The Green Mountain State needs some economic elevation.

The state motto for Vermont is “Freedom and Unity,” and The Green Mountain State’s history displays plenty of both. Vermont declared its independence apart from the original 13 colonies and was finally admitted to the union as the 14th state after 14 years as an independent republic.

The state today has the smallest economy of the 50 states. It also has among the lowest unemployment rates, at 2.8 percent as of this past May, tied for fifth lowest in the nation.

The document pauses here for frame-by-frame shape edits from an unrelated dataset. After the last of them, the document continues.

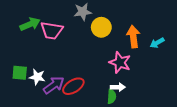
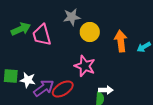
pink trapezoid: (52, 30) -> (42, 35), turned 65
pink star: (120, 62) -> (85, 66), moved

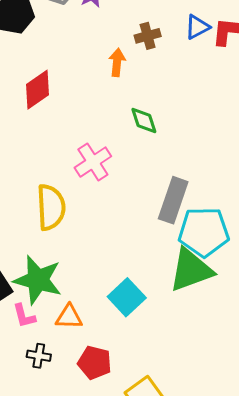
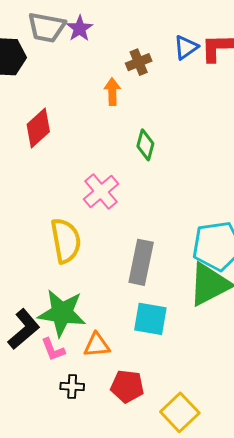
green diamond: (144, 120) -> (145, 145), turned 40
gray rectangle: (173, 200) -> (141, 262), moved
cyan square: (127, 297) -> (150, 319), turned -30

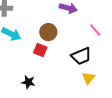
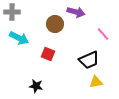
brown circle: (48, 32) -> (55, 24), moved
yellow triangle: (88, 78) -> (96, 82), turned 40

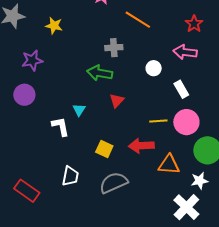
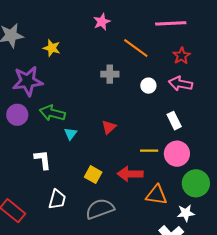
red star: (194, 24) -> (182, 56), moved
purple star: (32, 60) -> (27, 81), size x1.4
white circle: (154, 68) -> (148, 86), moved
green arrow: (100, 73) -> (52, 113), moved
white L-shape: (61, 126) -> (43, 160), moved

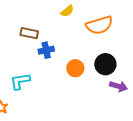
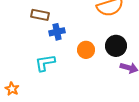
cyan L-shape: (20, 81) -> (45, 63), moved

Vermont’s economy, however, is best described as lackluster. The state’s compound annual growth rate between 2007 and 2017 was 0.8 percent, compared to the national mark of 1.2 percent over the same period. Last year, Vermont’s real gross domestic product grew by 1.1 percent, compared to a 2.1 percent growth rate for the national economy, according to the U.S. Bureau of Economic Analysis.

Vermont has a reputation as a state with high property taxes and business costs, and its population is aging faster than the nation as a whole, according to U.S. Census Bureau data. As of last year, some 18 percent of Vermonters were over the age of 65. That number is expected to jump to 21 percent by 2020 and 28 percent — or one in four state residents — by 2030.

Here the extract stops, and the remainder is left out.